RECORDS SHOWN START
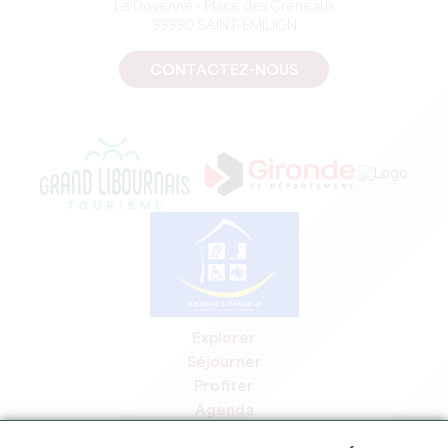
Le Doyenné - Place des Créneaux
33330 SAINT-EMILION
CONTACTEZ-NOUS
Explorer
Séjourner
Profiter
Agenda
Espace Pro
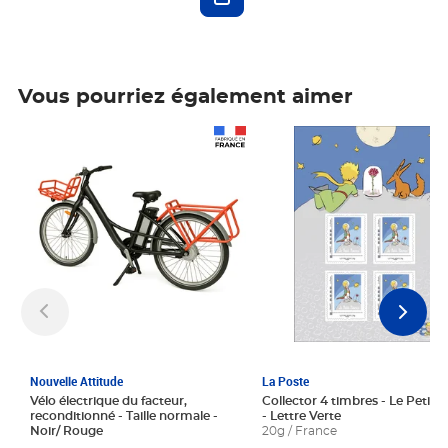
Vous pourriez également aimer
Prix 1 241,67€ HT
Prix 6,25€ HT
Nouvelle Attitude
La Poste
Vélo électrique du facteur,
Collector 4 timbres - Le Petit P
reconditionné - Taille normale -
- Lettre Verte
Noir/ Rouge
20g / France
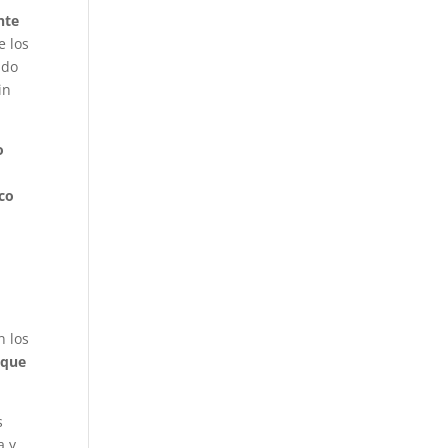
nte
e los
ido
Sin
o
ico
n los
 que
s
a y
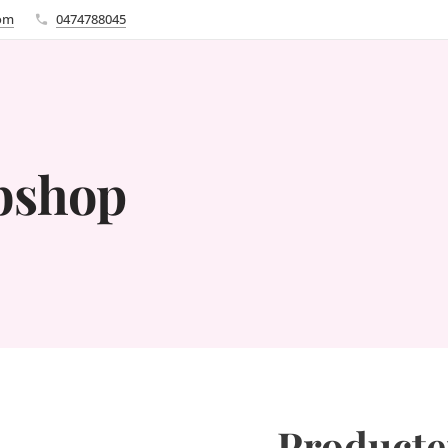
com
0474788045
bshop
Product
RECORDS SHOWN END
RECORDS SHOWN START
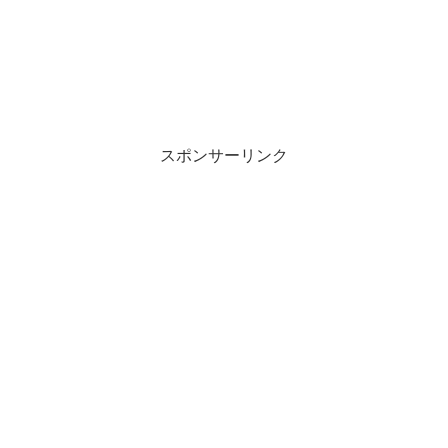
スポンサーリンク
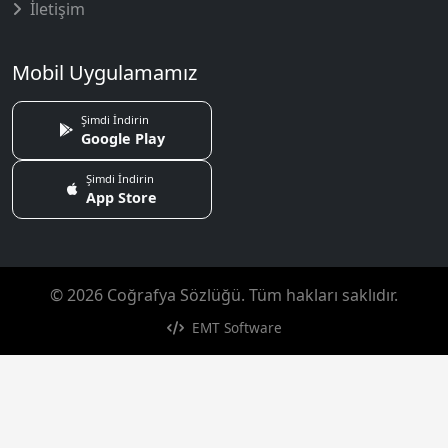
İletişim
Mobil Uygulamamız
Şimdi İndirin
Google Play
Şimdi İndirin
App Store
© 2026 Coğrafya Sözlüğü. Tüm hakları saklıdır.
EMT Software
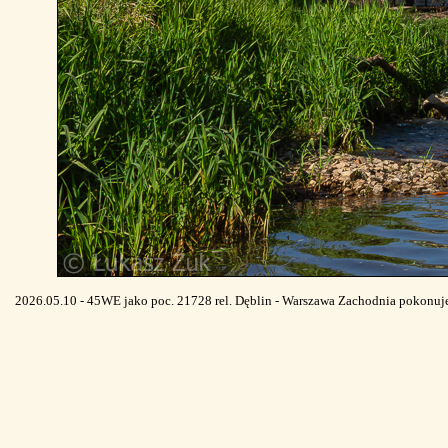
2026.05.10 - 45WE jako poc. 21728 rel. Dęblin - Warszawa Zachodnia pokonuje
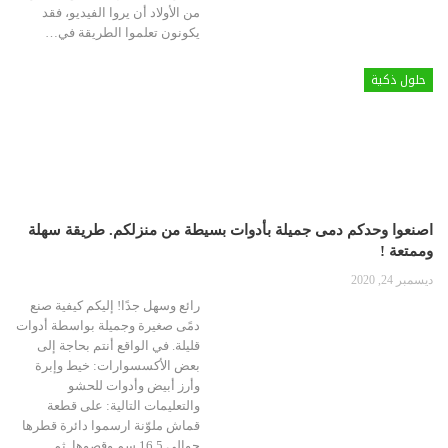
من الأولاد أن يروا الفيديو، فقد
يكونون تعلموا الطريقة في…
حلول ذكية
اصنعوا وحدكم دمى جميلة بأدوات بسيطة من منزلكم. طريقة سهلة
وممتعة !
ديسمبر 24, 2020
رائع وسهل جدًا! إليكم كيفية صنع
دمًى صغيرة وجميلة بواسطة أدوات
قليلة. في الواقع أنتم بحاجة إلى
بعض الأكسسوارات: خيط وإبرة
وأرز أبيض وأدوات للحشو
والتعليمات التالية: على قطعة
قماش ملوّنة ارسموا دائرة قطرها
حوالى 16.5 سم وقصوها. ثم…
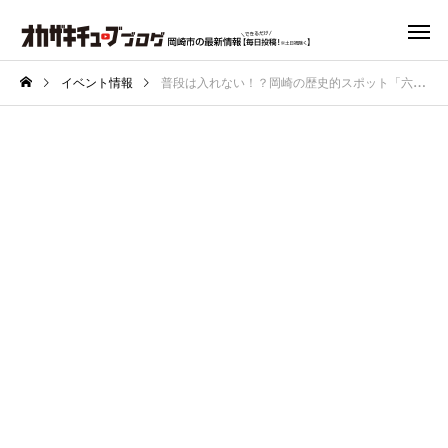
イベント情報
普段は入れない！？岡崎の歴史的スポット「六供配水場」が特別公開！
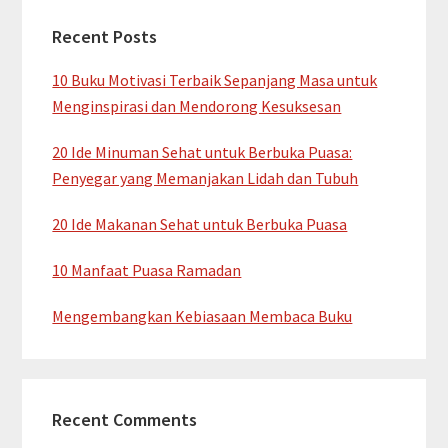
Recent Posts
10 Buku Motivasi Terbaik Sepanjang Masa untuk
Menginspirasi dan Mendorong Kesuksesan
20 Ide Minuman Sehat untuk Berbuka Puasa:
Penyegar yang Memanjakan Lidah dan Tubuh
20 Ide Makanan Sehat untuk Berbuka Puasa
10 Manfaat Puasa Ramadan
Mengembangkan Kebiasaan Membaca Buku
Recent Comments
RECORDS SHOWN END
**THE TASK**
Where a line of the data holds "untuk", show that line.

**EXERCISE OUTPUT**
10 Buku Motivasi Terbaik Sepanjang Masa untuk
20 Ide Minuman Sehat untuk Berbuka Puasa:
20 Ide Makanan Sehat untuk Berbuka Puasa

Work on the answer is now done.